Depuis plusieurs années, il y a selon moi un réalisateur qui reflète parfaitement la déchéance des films d’action trop lisses et réalisés avec des moufles, c’est Olivier Megaton. Ce réalisateur qui à gagné en popularité en achevant le cadavre du Transporteur en 2008, enchaînant avec un Colombiana morne et risible pour finir par cracher ouvertement à la gueule de Pierre Morel quand il a pris la suite de Taken 2 l’an dernier. Pourtant le mec continue a sévir, tout simplement parce qu’il prend en général la suite de licences à succès que tout le monde, malgré une déception attendue, ira voir dans les salles. A la base réalisateur de clips, le mec est le client parfait pour ce qui est de se mettre à genoux devant la production, acceptant sans peine de réaliser des films vierges de violence trop prononcée, de sang ou d’insultes. Souvent réalisés sommairement, façon 24H Chrono, ses productions sont toutes plus mauvaises les unes que les autres.

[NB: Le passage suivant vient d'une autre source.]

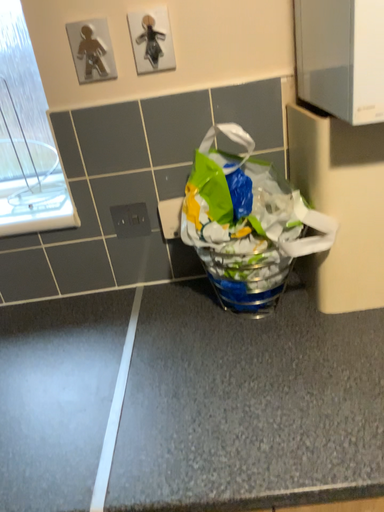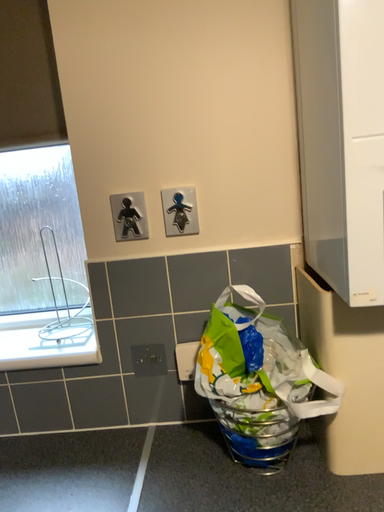 Question: How did the camera likely rotate when shooting the video?

Choices:
 (A) rotated downward
 (B) rotated upward

Answer: (B) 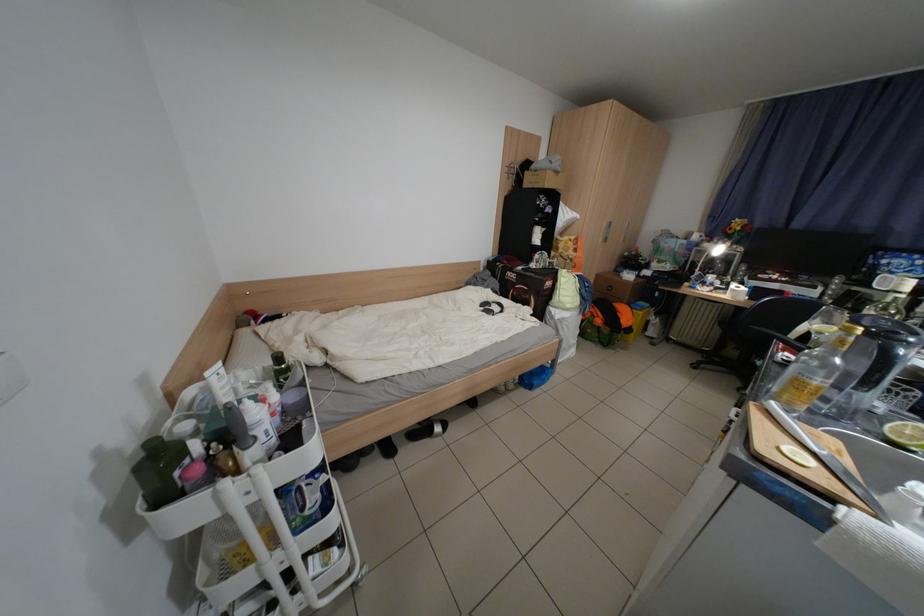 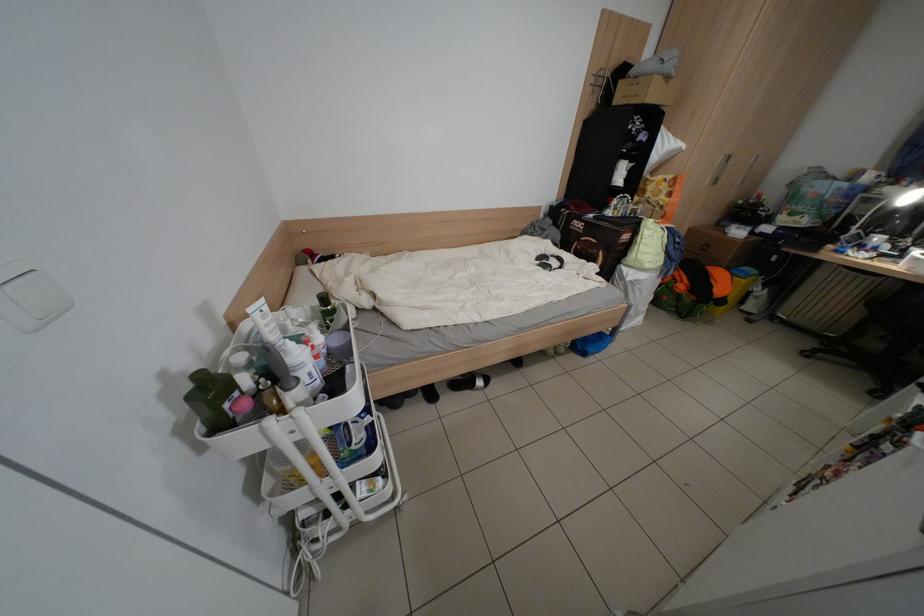 The point at (149, 471) is marked in the first image. Where is the corresponding point in the second image?

(201, 399) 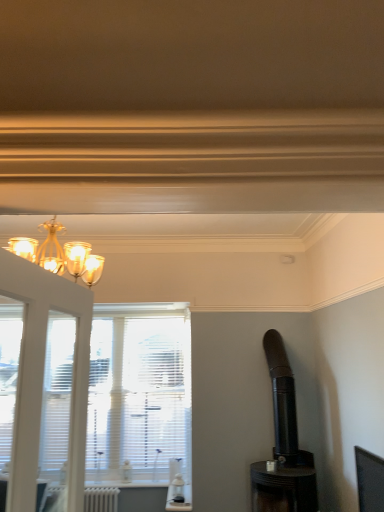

Pourquoi avoir parlé de Megaton quand il s’agit ici de John Moore, réalisateur pas franchement fameux, qui a d’ailleurs en partie détruit Max Payne au cinéma ? Tout simplement parce qu’il me permettra d’étayer mes propos et ce symptôme dont la grande majorité des films d’action, et surtout les grosses licences sont victimes. Vu qu’il s’agit ici de Die Hard, je vais avant tout parler rétrospectivement. Le premier volet, appelé en France Piège de Cristal a été une sacrée révolution dans le genre du film d’action fin 80, début 90. On avait un personnage lambda, qui avait de la répartie et se retrouvait malgré lui pris dans un torrent d’emmerdes avec sa bite et son couteau, essayant de sauver sa peau et par la même occasion, celle des autres. Ça jouait beaucoup des flingues, il y avait du sang, de la sueur et de la testostérone qui suintait par tous les plans de la pellicule.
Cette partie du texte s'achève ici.